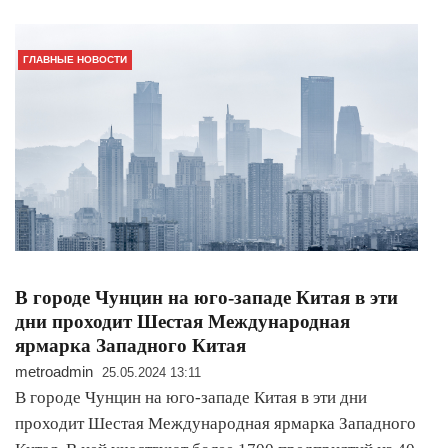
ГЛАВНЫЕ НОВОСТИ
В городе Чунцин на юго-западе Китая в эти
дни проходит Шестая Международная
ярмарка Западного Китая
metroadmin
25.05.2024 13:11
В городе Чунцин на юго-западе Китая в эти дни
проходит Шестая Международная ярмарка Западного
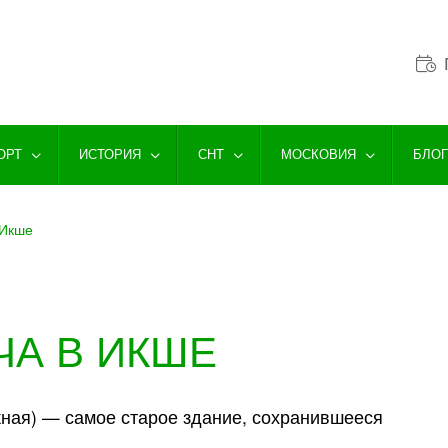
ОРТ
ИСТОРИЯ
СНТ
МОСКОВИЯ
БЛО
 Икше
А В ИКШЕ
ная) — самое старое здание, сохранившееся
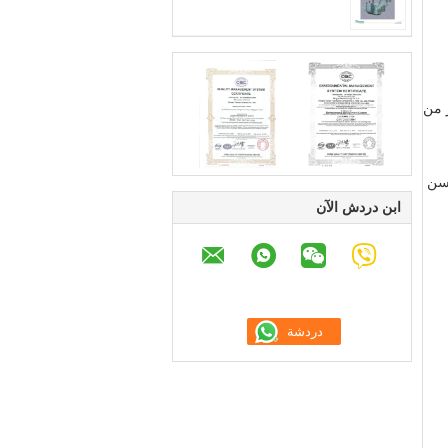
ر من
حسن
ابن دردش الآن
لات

•••••

## [WORK INSTRUCTIONS]
Pictures are to be left out; the rest of the listing should be printed exactly.

## [EXERCISE RESPONSE]
ГЛАВНЫЕ НОВОСТИ
В городе Чунцин на юго-западе Китая в эти
дни проходит Шестая Международная
ярмарка Западного Китая
metroadmin
25.05.2024 13:11
В городе Чунцин на юго-западе Китая в эти дни
проходит Шестая Международная ярмарка Западного
ОРТ
ИСТОРИЯ
СНТ
МОСКОВИЯ
БЛО
 Икше
А В ИКШЕ
ная) — самое старое здание, сохранившееся
ر من
حسن
ابن دردش الآن
لات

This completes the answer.